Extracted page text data

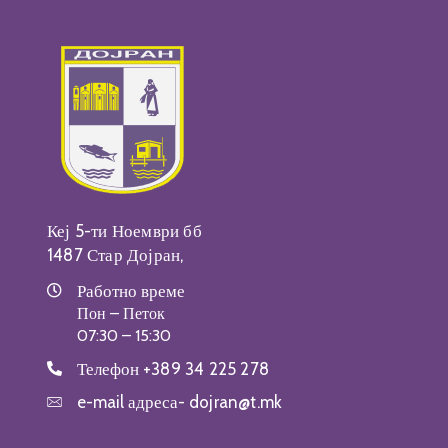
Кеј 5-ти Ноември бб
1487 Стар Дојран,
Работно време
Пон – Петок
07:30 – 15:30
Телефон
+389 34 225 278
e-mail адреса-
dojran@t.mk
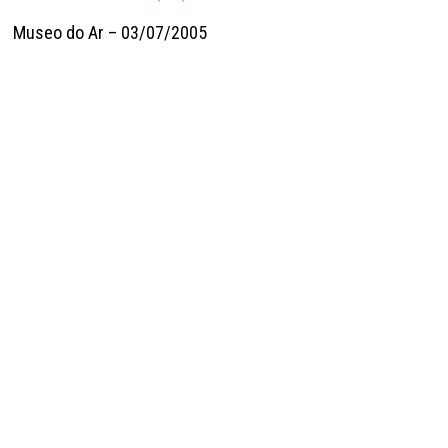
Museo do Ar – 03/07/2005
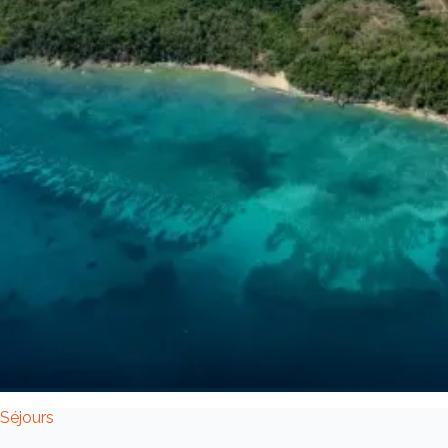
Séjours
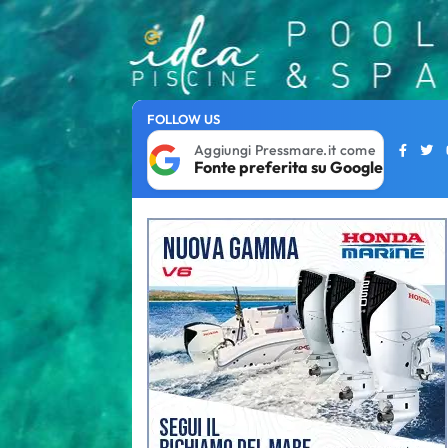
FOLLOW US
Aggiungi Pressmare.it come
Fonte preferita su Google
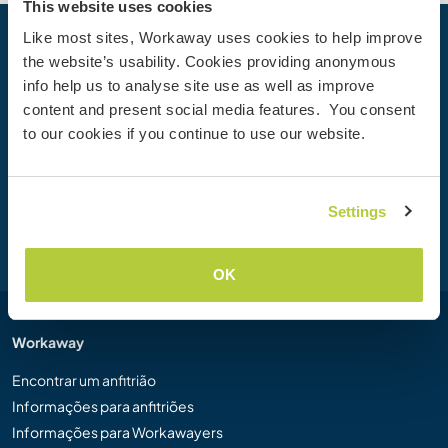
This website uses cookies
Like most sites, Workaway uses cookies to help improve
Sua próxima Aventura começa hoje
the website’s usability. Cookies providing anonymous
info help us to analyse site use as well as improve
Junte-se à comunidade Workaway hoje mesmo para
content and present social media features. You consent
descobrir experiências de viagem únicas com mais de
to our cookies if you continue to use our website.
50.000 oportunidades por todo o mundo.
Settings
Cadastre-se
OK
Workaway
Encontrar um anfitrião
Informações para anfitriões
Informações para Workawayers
...
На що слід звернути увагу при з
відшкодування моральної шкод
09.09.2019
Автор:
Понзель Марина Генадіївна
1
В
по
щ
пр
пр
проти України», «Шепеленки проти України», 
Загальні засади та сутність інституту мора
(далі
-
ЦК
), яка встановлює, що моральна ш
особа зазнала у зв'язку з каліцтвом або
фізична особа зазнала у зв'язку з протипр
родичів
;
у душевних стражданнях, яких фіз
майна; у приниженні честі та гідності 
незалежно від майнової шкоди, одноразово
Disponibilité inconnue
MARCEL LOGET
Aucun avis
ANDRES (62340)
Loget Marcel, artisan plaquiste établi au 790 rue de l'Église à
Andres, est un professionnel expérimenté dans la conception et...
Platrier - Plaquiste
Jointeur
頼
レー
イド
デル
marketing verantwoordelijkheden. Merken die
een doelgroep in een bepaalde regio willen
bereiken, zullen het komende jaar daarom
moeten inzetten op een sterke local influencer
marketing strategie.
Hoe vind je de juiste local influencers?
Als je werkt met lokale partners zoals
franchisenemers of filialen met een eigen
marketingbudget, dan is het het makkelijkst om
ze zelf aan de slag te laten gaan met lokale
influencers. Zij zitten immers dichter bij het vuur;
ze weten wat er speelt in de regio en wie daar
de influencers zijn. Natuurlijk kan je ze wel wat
--
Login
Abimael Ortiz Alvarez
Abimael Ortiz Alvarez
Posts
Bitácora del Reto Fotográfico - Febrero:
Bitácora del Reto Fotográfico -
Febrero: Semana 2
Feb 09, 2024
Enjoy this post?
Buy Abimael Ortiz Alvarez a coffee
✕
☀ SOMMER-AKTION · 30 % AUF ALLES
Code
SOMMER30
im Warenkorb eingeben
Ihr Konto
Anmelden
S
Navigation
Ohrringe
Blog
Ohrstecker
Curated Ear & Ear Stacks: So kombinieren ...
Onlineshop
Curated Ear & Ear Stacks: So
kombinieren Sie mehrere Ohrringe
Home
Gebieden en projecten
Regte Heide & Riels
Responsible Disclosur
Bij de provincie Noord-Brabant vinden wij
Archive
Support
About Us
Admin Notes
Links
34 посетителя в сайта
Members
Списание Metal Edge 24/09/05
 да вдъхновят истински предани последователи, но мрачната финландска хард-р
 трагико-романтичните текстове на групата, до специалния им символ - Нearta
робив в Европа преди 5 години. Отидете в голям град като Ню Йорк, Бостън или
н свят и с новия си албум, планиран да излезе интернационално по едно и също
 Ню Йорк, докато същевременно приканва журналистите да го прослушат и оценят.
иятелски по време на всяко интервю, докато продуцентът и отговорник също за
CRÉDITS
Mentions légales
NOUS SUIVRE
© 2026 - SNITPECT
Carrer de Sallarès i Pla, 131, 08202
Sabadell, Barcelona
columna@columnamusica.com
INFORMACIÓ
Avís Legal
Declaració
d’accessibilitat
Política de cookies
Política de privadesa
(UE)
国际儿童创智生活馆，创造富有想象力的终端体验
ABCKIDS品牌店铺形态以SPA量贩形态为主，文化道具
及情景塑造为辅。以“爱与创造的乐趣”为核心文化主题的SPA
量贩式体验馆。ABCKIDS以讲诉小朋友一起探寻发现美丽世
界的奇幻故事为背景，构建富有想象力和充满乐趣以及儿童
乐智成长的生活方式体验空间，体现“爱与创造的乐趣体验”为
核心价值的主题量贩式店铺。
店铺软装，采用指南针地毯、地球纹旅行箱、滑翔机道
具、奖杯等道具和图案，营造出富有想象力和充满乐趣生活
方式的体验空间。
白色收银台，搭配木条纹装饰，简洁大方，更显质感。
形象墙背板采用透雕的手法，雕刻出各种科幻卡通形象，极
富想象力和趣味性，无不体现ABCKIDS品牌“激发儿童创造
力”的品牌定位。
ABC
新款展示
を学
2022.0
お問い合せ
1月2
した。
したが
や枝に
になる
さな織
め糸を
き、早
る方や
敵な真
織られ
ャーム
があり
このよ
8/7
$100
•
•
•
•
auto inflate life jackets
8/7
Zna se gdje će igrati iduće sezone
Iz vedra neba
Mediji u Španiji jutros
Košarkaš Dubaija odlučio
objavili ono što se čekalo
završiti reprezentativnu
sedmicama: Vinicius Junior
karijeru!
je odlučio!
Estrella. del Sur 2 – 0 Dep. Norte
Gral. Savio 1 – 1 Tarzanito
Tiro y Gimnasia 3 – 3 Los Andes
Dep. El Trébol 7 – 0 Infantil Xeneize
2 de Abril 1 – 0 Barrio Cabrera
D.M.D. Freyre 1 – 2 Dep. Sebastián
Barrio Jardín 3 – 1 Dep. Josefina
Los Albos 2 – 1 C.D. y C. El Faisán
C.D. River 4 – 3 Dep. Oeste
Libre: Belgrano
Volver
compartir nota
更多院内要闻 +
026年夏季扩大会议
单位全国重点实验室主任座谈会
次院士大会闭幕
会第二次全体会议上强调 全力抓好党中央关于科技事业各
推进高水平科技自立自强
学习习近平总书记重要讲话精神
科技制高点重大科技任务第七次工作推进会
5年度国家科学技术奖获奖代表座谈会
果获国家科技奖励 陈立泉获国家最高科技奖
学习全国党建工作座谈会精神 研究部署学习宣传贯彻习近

Work instructions:
Every line that holds the word "help" should be copied from the records.

Response:
Like most sites, Workaway uses cookies to help improve
info help us to analyse site use as well as improve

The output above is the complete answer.